I somehow think my 40s and 50s will be the years when I could "blossom" and finally love myself a bit more.

Is this the real issue here?

Do you maybe feel if you had people loving you,fancying you you'd feel more "worthy "? Maybe more inclined to accept you're worthy of love and love yourself more?

Whereas now all these things you consider lacking or "failures" just confirm that "what's there to love" when you think about doing things for yourself? That maybe you don't deserve it?

I apologise if I'm completely off the mark. I know it sounds rambly...

Imquitepathetic · 02/01/2021 23:18

@slashlover
I was so infatuated with the guy. I would rearrange all my plans including working hours to help him when he asked for it, usually during lunchtime hours. I should have said "no". Well, yeah, kind of a friend he was. Found him on Facebook recently. He's not that attractive now, nothing special about him. I have no feelings obviously. But I'm still disappointed by how I allowed him to use me and past rejections sting a bit sometimes.

OP posts:
Imquitepathetic · 02/01/2021 23:19

sting*

OP posts:
Charles11 · 02/01/2021 23:20

Having someone infatuated with you isn’t romantic and wonderful. It’s very uncomfortable and can be frightening if you don’t want it. It also affects any potential relationships as you can be suspicious and fearful of any genuine and decent potential relationship.

Imquitepathetic · 02/01/2021 23:22

@ObliviouslyIgnorant
That's not my name no and half of my gorgeous hair fell off during the last couple of years if it makes my post a little bit more tolerable to you!

There are plenty of posts on Mumsnet that don't make any sense so cut me some slack!

OP posts:
PyongyangKipperbang · 02/01/2021 23:23

I was very beautiful as a young woman, I see that now. I am not looking too bad now, for my age. But what I have now that makes me attractive is confidence and not "I am fabulous...." confidence but "I dont give a shit what you think of me" confidence.

I never had that as a young woman and thats why I got passed over for women who were, on paper, less conventionally attractive. I dont blame the men, they were more attractive than I was!

But seeing what those women went through with the bastards and the arseholes, I dont envy them. I have had my fair share of bastards and arseholes too as my MN history will attest, but as my confidence was rock bottom to start with, I grew as a result of those experiences, eventually. They shrank as a result of starting high and being knocked down by the bastards.
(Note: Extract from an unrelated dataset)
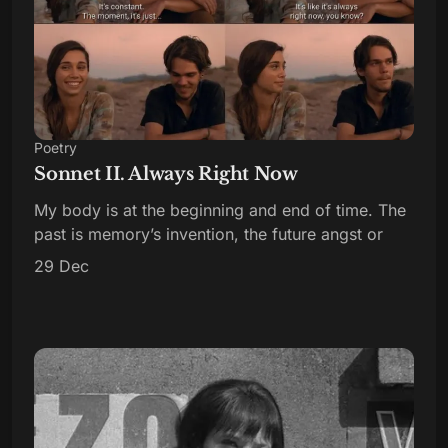
Poetry
Sonnet II. Always Right Now
My body is at the beginning and end of time. The
past is memory’s invention, the future angst or
29 Dec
GeordieGreigsButtButtZoom · 02/01/2021 23:24

[quote Imquitepathetic]@slashlover
I was so infatuated with the guy. I would rearrange all my plans including working hours to help him when he asked for it, usually during lunchtime hours. I should have said "no". Well, yeah, kind of a friend he was. Found him on Facebook recently. He's not that attractive now, nothing special about him. I have no feelings obviously. But I'm still disappointed by how I allowed him to use me and past rejections sting a bit sometimes.[/quote]
How long ago was this? How long did this relationship last? What did you learn from it? Why does the fact that an ordinary man wasn't obsessed with you X years ago bother you?

ObliviouslyIgnorant · 02/01/2021 23:24

Well what do you want from this thread though? You've 2 children and a husband, a secure life, what else?
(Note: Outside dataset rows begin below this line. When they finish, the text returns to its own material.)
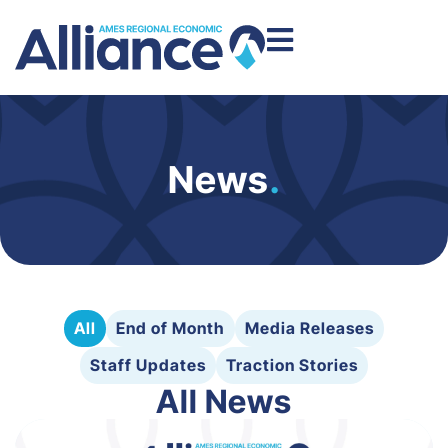
News
.
All
End of Month
Media Releases
Staff Updates
Traction Stories
All News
slashlover · 02/01/2021 23:24

[quote Imquitepathetic]@slashlover
I was so infatuated with the guy. I would rearrange all my plans including working hours to help him when he asked for it, usually during lunchtime hours. I should have said "no". Well, yeah, kind of a friend he was. Found him on Facebook recently. He's not that attractive now, nothing special about him. I have no feelings obviously. But I'm still disappointed by how I allowed him to use me and past rejections sting a bit sometimes.[/quote]
He probably saw you as a friend, you saw it as something more.

You seem overly invested in looks and "leagues".